Spadge, as for her being rational, could it be that she is just faking it? I did my best to appear normal in my worst months, I would call it my best performance because nobody noticed anything even though it almost killed me. But I can't speak for your SO. Agree with L-F, did you have a deep discussion about this all with her?
Spadge100
Posts: 291
Joined: Sat Oct 24, 2020 10:02 pm
Gender:
Great Britain

Re: Realising my SO also has an LO

Post by Spadge100 »

Hi IvB

I guess nothing is really certain. I know she will think of him. You can’t control thoughts and they obviously shared a lot. I can at least understand that now and empathasise.

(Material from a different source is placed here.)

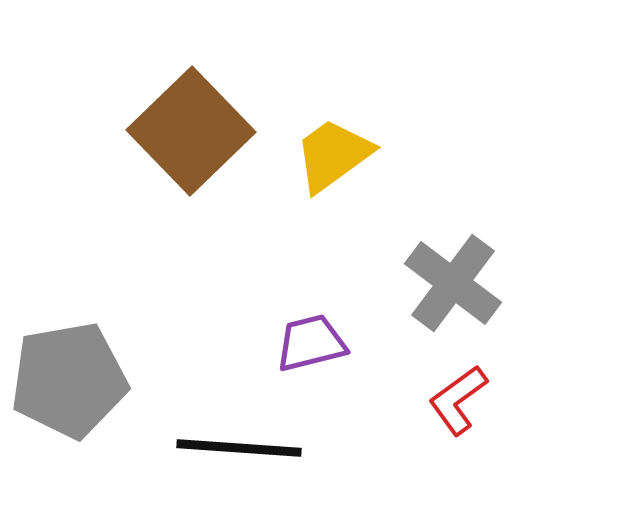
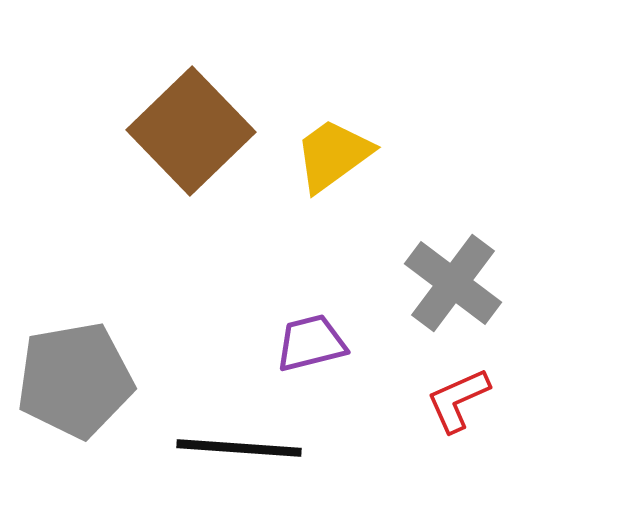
gray pentagon: moved 6 px right
red L-shape: rotated 12 degrees clockwise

I know she will be facing her own inner turmoil now as the cold hard truth hits and the realisation of the damage done hits her. Her natural response to everything is to bury her head in the sand and ignore it’s happening, that’s her coping mechanism.

Whereas I know now we need to get some professional assistance in how we navigate this so we either emerge stronger or separate amicably and with as little hurt as possible.

This has at least lifted my limerence pretty much overnight. I carried resent which was misplaced and not right. My LOs husband also had an affair and I guess they were in the same boat. Mid life, long marriage, the allure of days gone past when life was a whole lot simpler. I don’t know what order there’s happened but probably in parallel like my situation.

I want to avoid judgment, and use all of the information I have learned over the last year to look at this rationally and not let my emotions guide the next steps.

I really appreciate the advice given on this site and thanks as always IvB for the response.